The Iraqi authorities say they’ve started releasing hundreds of detainees in an apparent response to recent protests by the Sunni minority. The Deputy Prime Minister for Energy Hussain al-Shahristani apologised to the prisoners, saying they had been held unlawfully because of bureaucratic delays. He said more than 300 detainees had been released in the past week since he formed a government committee to look into protesters’ demands.

A group of Muslim clerics in Saudi Arabia has called on the government to put detainees held on security charges on trial or release them. The petition by 100 clerics in the ultra-conservative province of Qassim follows the detention of 11 women staging a small protest demanding the release of their relatives. The petition calls for fair hearings for prisoners warning that disaffection is growing, leading to protests and sit-ins.

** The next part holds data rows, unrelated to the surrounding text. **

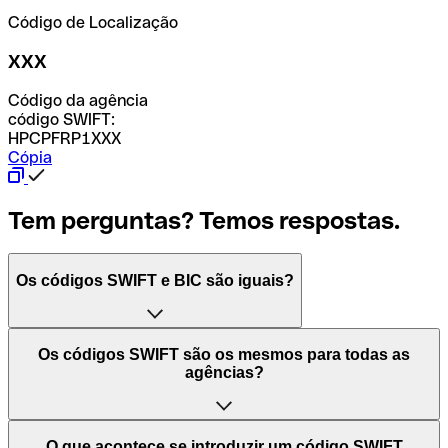
Código de Localização
XXX
Código da agência
código SWIFT:
HPCPFRP1XXX
Cópia
Tem perguntas? Temos respostas.
Os códigos SWIFT e BIC são iguais?
O acrónimo SWIFT significa "Society for Worldwide
Os códigos SWIFT são os mesmos para todas as
Interbank Financial Telecommunication (Sociedade para
agências?
as Telecomunicações Financeiras Interbancárias
Mundiais)". Trata-se de uma rede mundial onde se
processam pagamentos entre países. Por outro lado, BIC
Depende dos bancos. Nalguns casos, alguns usam o
O que acontece se introduzir um código SWIFT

A judge in Greece has ruled that a group of prisoners who escaped from jail last year committed no offence because they had been held in appalling conditions. The judge said that they were simply escaping humiliation. The ruling was made in November, but it’s only now been made public. Mark Lowen is in Athens.

Cramped, dirty and a breach of human rights—that was the view of the Greek judge about the prison where the 15 nationals had been held. The men were said to have been detained with others in a room of 15 m2 with one toilet and no water or bedding. Some had caught typhoid and had no access to medical care. Greece is the main entry point for illegal migrant (应为immigrants) into Europe—over 80 per cent pass through the country. And human rights groups have frequently condemned the state of detention centres. 

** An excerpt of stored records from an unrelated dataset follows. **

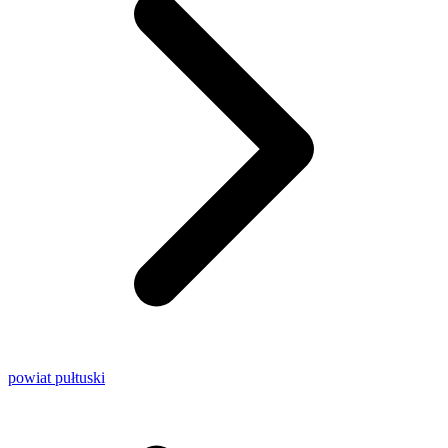
powiat pułtuski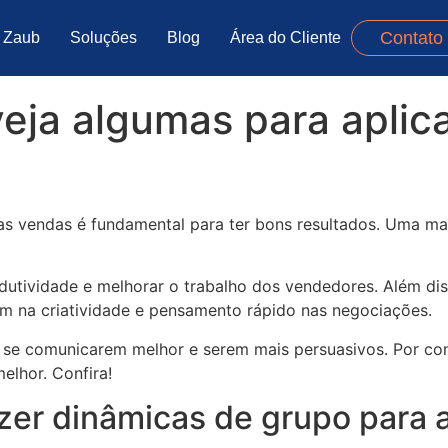
Contato
 Zaub
Soluções
Blog
Área do Cliente
eja algumas para aplic
as vendas é fundamental para ter bons resultados. Uma man
utividade e melhorar o trabalho dos vendedores. Além diss
dam na criatividade e pensamento rápido nas negociações.
a se comunicarem melhor e serem mais persuasivos. Por con
elhor. Confira!
zer dinâmicas de grupo para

Long queues have formed in Havana outside embassies and the passport office after new legislation came into force allowing Cubans to travel abroad. Most Cubans will only need a valid passport and a visa to leave the communist-run island after more than five decades of severe restrictions. But the cost of applying for a visa is still high for the majority of Cubans—up to ten times the average monthly wage.

World News from the BBC

President Barack Obama says he’s now reviewing proposals to curb gun violence a month after the Connecticut school shooting where 20 children and six adults were killed by one gunman. President Obama said he’s studying proposals made by his Vice President Joe Biden. As Paul Adams reports from Washington:

He indicated that background checks, a renewed ban on assault weapons and keeping high-capacity magazines out of the wrong hands would all be on the list. Not everything, he said, would require legislation. He cited effective tracking of gun data as one example of the sorts of measures the administration could pursue without the help of Congress. But he urged members of Congress to examine their conscience and said the opponents of new controls were very good at whipping up fears that the federal government was simply planning to take people’s guns away.

A convoy consisting of thousands of supporters of an influential Pakistani religious scholar, Tahir-ul-Qadri, has arrived in the capital Islamabad demanding electoral reform. Tahir-ul-Qadri says he wants a bloodless revolution, but the authorities accuse him of trying to postpone the election due in May.

New research suggests that Australia’s population wasn’t completely isolated from the rest of the world for thousands of years as previously thought. A study of Aboriginal DNA suggests that Australia experienced a wave of migration from India 4,000 years ago. Rebecca Morelle reports.

A team of researchers compared the DNA of Aboriginal Australians with genetic material from around the world. By looking at small variations in the genes, they were able to see who was closely related to whom. They found that Australian and Indian DNA have mingled about 4,000 years ago, meaning some intrepid Indian explorers arrived on the continent at around that time and they might not have come empty-handed. The scientists think the migrants brought along advanced stone tools called microliths.